> **EXERCISE DESCRIPTION**:
The response must contain each line of the material that holds "most".

> **INFORMATION SHOWN**:
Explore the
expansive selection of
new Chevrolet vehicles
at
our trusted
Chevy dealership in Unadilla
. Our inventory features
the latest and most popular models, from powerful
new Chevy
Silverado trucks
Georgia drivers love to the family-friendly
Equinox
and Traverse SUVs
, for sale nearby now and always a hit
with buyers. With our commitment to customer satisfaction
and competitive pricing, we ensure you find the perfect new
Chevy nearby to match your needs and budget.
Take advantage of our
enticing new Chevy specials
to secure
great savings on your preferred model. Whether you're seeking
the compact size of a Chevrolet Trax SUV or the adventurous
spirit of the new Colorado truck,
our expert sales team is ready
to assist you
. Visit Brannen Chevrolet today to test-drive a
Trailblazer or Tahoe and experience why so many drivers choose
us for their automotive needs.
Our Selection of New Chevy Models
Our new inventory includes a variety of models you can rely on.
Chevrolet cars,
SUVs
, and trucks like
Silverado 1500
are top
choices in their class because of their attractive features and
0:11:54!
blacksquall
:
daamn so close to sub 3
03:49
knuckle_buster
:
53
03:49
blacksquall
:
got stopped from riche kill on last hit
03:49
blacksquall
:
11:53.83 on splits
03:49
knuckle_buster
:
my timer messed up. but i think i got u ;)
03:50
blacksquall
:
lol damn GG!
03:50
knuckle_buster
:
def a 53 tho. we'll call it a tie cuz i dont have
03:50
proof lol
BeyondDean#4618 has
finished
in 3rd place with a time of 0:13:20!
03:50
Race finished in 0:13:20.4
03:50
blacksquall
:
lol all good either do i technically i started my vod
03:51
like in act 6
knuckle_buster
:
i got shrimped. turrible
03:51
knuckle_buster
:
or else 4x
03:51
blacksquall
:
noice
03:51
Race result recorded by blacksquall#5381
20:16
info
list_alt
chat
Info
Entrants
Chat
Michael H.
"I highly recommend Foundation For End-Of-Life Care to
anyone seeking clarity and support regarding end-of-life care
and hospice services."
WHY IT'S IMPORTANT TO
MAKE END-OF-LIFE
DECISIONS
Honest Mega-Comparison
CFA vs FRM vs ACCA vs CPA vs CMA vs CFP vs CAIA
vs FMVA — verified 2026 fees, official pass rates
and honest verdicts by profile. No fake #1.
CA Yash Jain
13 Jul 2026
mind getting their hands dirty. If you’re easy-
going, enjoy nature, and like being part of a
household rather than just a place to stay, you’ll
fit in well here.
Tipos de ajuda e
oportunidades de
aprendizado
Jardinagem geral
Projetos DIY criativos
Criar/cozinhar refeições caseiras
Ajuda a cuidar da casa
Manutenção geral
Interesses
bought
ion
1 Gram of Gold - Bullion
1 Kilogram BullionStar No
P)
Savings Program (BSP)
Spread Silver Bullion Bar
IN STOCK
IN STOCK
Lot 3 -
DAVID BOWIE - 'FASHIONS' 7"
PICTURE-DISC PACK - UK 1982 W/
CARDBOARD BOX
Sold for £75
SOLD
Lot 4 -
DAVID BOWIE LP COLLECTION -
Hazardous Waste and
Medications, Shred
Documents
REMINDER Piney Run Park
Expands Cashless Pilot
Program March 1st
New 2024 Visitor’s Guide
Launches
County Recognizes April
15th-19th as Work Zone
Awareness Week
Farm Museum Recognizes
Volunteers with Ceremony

---

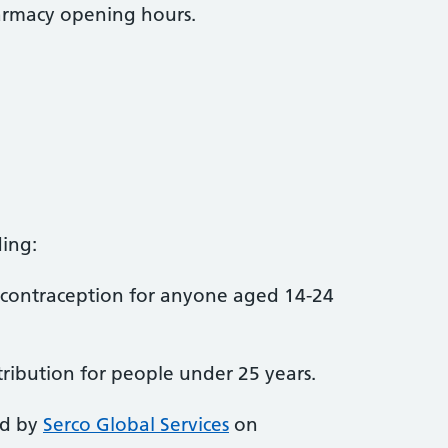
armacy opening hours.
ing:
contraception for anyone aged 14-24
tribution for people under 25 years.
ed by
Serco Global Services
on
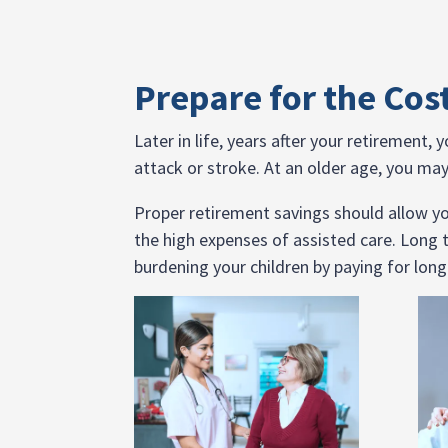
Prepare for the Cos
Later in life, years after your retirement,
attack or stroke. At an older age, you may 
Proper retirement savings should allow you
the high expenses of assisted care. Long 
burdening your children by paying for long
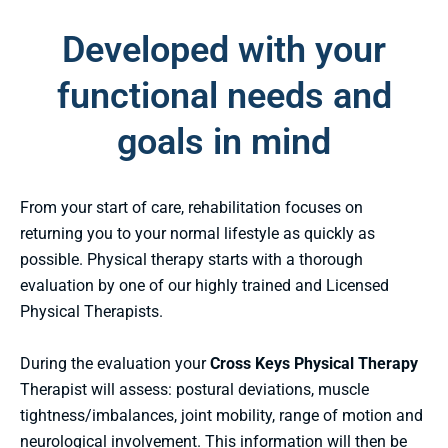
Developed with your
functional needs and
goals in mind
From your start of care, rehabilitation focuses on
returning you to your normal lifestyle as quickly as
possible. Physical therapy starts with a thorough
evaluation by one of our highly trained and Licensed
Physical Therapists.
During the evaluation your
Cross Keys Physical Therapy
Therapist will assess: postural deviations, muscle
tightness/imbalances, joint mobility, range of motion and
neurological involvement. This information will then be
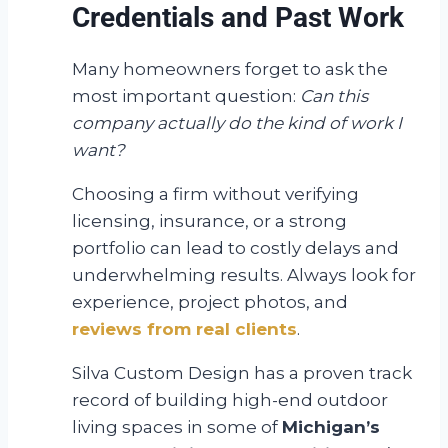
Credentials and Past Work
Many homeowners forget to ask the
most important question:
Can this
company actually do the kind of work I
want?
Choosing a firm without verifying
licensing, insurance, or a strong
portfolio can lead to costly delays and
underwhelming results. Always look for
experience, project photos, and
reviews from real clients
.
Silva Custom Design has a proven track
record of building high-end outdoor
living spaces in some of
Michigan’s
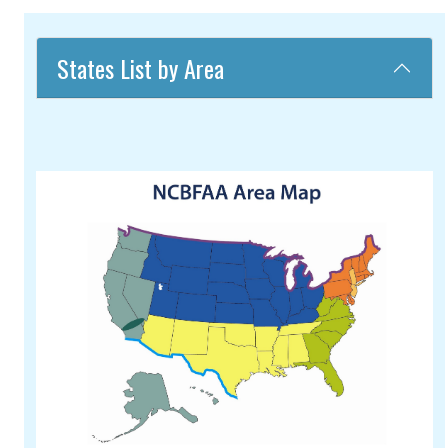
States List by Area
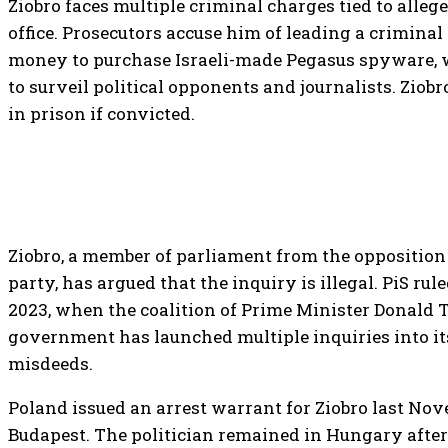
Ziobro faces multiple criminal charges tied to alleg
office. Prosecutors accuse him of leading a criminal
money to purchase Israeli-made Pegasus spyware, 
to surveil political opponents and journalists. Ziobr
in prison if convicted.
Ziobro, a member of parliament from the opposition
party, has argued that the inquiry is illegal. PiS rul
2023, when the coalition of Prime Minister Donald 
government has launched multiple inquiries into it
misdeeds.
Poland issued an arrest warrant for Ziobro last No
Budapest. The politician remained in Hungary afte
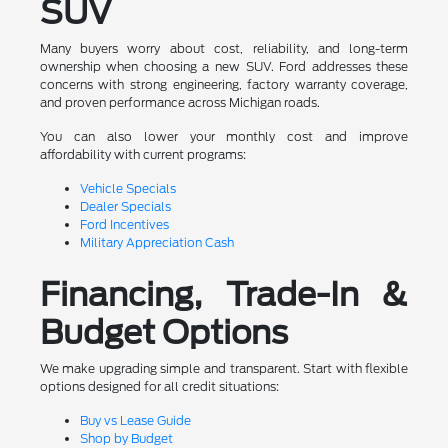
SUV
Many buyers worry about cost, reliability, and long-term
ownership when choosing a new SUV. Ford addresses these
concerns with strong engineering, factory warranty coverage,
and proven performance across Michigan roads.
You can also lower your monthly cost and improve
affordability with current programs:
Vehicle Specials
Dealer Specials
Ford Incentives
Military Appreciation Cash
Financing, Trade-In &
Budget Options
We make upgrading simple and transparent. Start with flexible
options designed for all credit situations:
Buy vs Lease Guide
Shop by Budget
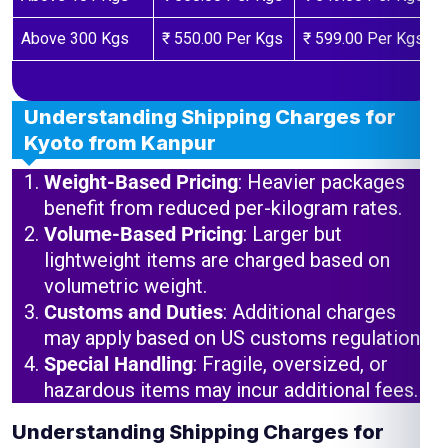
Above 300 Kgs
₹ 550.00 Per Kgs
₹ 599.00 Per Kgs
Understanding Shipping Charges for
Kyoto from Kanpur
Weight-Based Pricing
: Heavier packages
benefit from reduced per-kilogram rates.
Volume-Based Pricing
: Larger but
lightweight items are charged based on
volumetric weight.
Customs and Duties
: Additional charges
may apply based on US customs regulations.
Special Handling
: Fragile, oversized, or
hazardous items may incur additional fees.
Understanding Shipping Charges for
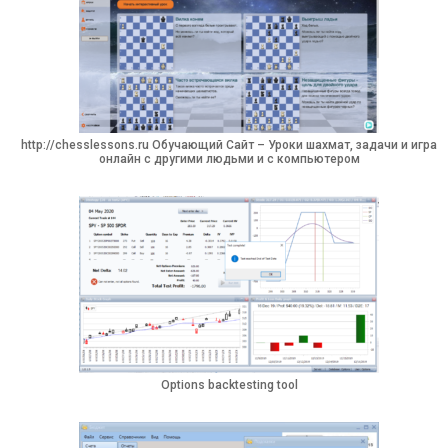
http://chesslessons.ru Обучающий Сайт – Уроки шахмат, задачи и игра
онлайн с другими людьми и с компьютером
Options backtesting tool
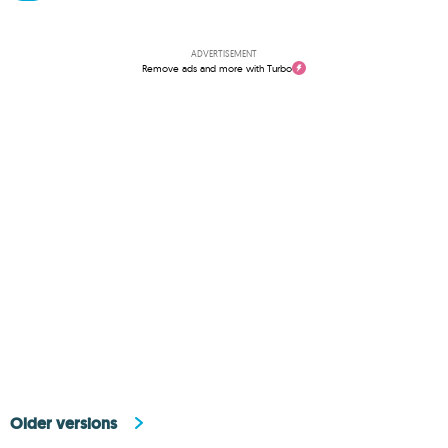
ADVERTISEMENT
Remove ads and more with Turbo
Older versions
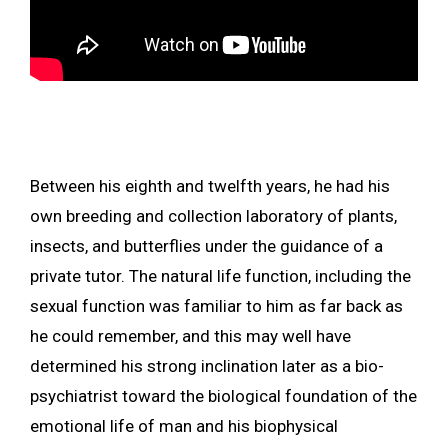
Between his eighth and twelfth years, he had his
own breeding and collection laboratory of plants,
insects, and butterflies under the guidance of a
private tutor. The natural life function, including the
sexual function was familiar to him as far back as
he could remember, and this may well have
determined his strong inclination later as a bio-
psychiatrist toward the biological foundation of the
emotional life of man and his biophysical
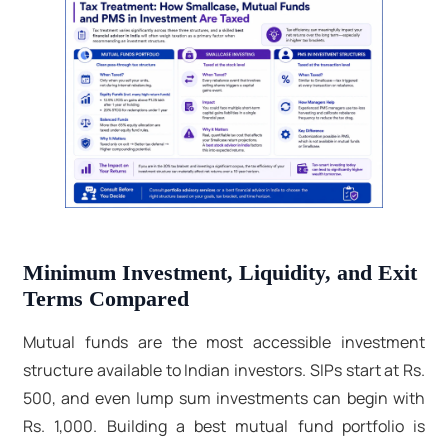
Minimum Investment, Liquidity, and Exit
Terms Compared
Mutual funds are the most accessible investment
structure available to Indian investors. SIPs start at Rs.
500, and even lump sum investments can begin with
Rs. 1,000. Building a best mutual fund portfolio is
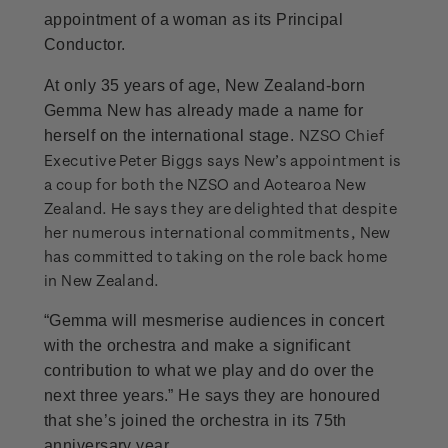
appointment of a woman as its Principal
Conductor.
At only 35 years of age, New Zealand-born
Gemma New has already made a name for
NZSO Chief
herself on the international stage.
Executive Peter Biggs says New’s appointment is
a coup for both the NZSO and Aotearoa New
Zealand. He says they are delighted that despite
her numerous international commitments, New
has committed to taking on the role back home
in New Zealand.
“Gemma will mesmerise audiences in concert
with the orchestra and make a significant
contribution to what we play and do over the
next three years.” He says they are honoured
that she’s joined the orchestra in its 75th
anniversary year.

> **WRITTEN ANSWER**:
the latest and most popular models, from powerful
most important question:
Mutual funds are the most accessible investment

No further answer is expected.